Minnesotans have been fighting to kick ICE out of the Twin Cities for over a month, since the Trump administration authorized “Operation Metro Surge,” unleashing thousands of federal agents onto the streets in a sweeping, indiscriminate attack on immigrants and their communities. The people of Minneapolis and St. Paul immediately jumped into action — drawing on the experiences of Los Angeles and Chicago — organizing within their neighborhoods to form patrols that identify and follow ICE agents, memorizing their rights and those of their immigrant neighbors, and delivering groceries to people too afraid to leave their houses in case ICE snatches them on their way to school or church.
This has become part of daily life for hundreds of people across the city, from activists who learned the brutality of state repression firsthand during Black Lives Matter in 2020 to people who are being politicized for the first time as a result of the second Trump administration’s assault on immigrants and so-called “sanctuary cities.”
Meanwhile, ICE’s tactics have escalated — targeting Black and Brown people regardless of their immigration status, dressing in plain clothes, using children as bait to abduct their parents, and using deadly force against those who protest or try to document their atrocities.
But even as ICE and federal agents tear through the city with increasing brutality — acting with the explicit sanction of the Trump administration — Minnesotans from every walk of life have adapted again and again to protect their neighbors, coworkers, classmates, and loved ones and to demand justice for those who have already been taken by ICE. Teachers are walking their students to and from school to prevent them from being followed by ICE; people show up every day to protest outside the building where ICE agents are deployed; they picket for hours outside hotels housing ICE agents with noisemakers and even a full band to keep the agents from sleeping; workers at local businesses have turned their workplaces into distribution centers for supplies; the networks to warn of ICE sightings have become even more well-organized and expanded, ready to organize and send people to the scene of ICE activity in minutes, in the full knowledge that they are risking their lives to do so.
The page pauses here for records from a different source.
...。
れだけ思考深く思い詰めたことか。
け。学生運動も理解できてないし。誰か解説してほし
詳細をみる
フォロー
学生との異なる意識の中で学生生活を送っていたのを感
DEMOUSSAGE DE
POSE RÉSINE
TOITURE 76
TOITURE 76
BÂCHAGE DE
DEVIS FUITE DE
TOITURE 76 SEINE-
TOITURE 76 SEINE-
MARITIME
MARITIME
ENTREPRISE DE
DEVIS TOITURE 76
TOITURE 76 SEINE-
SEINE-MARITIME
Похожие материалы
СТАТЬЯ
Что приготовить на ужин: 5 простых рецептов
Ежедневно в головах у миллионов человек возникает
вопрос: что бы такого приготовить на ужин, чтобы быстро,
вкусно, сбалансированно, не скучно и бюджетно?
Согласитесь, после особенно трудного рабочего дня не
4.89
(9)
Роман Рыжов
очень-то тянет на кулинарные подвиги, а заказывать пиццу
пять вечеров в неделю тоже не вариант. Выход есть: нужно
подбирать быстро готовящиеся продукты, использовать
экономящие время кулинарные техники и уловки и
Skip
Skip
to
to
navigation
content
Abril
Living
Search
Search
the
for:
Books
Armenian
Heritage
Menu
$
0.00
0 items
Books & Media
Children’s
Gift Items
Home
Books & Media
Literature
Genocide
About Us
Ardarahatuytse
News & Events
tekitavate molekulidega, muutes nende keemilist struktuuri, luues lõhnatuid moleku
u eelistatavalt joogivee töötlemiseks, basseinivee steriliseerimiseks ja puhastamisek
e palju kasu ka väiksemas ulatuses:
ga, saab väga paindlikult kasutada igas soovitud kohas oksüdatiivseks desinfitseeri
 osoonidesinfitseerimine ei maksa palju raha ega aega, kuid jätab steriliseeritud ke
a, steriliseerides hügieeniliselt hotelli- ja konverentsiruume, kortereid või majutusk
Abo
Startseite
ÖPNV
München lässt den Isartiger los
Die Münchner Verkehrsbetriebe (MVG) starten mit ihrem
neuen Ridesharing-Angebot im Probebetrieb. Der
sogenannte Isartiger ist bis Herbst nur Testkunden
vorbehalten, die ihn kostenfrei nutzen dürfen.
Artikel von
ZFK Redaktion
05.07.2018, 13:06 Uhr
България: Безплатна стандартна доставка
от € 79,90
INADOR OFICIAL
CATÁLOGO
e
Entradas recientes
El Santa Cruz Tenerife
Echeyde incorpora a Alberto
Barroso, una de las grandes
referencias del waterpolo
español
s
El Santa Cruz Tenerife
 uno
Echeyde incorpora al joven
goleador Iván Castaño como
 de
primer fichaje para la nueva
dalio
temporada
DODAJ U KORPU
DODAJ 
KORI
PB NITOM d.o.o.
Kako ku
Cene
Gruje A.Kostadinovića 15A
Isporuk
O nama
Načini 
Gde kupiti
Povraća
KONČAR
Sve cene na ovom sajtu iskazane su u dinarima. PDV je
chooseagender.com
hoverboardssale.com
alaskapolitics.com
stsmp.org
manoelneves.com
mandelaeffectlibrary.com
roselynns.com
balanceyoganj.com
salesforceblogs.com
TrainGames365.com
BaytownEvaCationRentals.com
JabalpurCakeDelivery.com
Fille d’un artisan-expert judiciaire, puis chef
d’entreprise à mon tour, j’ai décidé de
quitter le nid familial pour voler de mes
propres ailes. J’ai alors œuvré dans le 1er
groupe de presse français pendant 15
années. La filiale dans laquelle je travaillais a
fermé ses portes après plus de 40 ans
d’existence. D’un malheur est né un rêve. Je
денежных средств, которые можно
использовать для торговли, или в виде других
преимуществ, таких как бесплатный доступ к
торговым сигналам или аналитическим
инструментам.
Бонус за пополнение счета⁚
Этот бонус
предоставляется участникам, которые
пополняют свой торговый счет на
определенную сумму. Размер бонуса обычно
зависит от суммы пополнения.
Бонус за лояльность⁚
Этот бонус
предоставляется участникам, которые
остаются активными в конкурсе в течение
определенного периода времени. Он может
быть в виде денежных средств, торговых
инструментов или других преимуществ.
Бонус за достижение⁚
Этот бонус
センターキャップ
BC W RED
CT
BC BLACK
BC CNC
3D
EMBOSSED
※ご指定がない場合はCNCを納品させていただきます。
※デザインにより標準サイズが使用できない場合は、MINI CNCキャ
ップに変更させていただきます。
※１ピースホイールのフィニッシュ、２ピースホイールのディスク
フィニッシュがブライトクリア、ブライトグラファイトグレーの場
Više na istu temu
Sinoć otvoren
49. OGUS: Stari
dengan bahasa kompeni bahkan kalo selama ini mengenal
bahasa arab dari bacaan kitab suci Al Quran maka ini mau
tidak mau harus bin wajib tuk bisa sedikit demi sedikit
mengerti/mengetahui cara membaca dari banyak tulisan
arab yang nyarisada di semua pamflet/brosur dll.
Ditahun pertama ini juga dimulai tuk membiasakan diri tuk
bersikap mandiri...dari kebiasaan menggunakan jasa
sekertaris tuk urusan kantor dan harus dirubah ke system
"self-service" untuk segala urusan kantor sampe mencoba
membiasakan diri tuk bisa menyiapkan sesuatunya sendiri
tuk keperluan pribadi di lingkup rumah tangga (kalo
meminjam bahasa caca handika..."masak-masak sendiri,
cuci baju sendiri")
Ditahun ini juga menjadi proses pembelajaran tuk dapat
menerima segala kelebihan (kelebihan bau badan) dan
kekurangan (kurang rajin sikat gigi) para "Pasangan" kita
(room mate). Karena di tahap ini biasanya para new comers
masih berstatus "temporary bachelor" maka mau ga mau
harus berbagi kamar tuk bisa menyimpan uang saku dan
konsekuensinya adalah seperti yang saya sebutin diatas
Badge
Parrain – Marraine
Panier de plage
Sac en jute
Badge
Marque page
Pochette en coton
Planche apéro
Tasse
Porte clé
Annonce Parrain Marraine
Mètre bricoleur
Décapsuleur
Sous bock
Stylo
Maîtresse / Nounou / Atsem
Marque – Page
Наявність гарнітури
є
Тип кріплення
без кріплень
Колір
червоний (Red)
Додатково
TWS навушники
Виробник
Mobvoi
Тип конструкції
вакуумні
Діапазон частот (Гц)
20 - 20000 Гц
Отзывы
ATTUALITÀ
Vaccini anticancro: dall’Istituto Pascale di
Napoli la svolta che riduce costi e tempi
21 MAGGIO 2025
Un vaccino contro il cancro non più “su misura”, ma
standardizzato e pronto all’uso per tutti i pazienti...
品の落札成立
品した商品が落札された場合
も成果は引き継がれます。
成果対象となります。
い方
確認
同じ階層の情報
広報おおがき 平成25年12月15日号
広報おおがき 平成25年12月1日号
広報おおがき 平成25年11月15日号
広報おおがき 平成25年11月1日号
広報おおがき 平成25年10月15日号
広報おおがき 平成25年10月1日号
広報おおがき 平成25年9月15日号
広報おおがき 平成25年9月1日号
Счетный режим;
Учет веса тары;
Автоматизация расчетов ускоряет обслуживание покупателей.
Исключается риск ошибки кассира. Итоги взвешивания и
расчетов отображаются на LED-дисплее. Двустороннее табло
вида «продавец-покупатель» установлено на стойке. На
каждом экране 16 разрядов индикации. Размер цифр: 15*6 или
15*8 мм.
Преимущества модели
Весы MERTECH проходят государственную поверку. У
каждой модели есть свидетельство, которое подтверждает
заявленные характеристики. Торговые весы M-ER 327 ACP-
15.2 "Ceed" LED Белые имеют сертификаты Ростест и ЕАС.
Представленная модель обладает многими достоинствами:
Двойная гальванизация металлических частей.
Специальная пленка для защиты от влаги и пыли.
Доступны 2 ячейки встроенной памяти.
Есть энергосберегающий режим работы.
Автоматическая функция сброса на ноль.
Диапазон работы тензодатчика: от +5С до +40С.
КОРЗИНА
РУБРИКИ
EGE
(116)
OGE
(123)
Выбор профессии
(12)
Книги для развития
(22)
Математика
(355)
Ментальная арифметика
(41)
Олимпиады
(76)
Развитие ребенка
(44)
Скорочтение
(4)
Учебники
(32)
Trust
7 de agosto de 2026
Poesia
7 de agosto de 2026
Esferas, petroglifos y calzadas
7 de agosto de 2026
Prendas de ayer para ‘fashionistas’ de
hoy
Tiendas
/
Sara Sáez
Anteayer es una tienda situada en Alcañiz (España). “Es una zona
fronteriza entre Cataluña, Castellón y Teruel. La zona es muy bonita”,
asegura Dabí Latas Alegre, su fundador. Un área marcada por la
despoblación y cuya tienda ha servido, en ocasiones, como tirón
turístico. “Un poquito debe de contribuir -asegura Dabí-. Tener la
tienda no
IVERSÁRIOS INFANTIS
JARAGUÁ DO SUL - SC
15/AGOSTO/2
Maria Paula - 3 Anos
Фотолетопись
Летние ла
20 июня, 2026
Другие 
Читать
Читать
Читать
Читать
Yet ICE has not left the streets — and agents have only become more emboldened. In response to the protests against the murder of Renee Nicole Good in broad daylight, the Trump administration has not sought to de-escalate the situation. Instead it recruited and deployed hundreds more federal agents to the city, calling protesters “domestic terrorists.” The administration has defended complete immunity for ICE agents, including the one who murdered Good. Trump officials even continue to spread lies after ICU nurse Alex Pretti’s murder, calling federal agents “victims.”
So Minneapolis decided to escalate. Local religious leaders, NGOs, and influential unions called for a city-wide economic shutdown to stop business as usual. In just a week, dozens of unions and social and political organizations endorsed the call. And Minnesotans responded in force.
No Work, No School, No Shopping
On January 23 over 700 workplaces shut down across the area. Signs hung in windows of businesses all over the city:
We’re closed in solidarity with our neighbors.
We welcome everyone except ICE.
ICE out of Minneapolis
January 23 — No work, no school, no shopping.
Meanwhile, the neon signs of major chains like Whole Foods and Target lit empty streets and shuttered shops, showing exactly whose side they’re on.
Over 50,000 people marched through the heart of the city in sub-zero temperatures to demand not just the end of ICE’s siege in their city, but for the abolition of ICE altogether. Children of immigrants marched to protect their parents and families. Indigenous communities marched together. Students and teachers whose plans to walk out were postponed by weather-related school closures flocked to the streets in defense of their students and classmates. Echoing the sentiment of the massive “No Kings” marches over the last several months, protesters railed against Trump, the Republican Party, and the political establishment — denouncing the Epstein scandal, attacks on healthcare, and the administration’s trampling of democratic rights.
But in an unfamiliar experience for the U.S. working class, tens of thousands of people across all different sectors refused to go to work on Friday. Some called in sick, others organized directly with their coworkers to stop work and mobilize. In one CWA local, 86 percent of workers refused to work on Friday. Starbucks workers across six stores — four unionized and two not — walked off the job, forcing their stores to close. Other unionized workers — transit workers, teachers, airport workers, nurses, and service workers — dotted the crowd, union pins attached to their winter jackets and union logos on the scarves shielding their skin from the cold.
Whether they came with unions or not, workers showed up to defend their coworkers and communities. The historic action has linked workers in new ways, giving life to the words “An attack on one is an attack on us all.”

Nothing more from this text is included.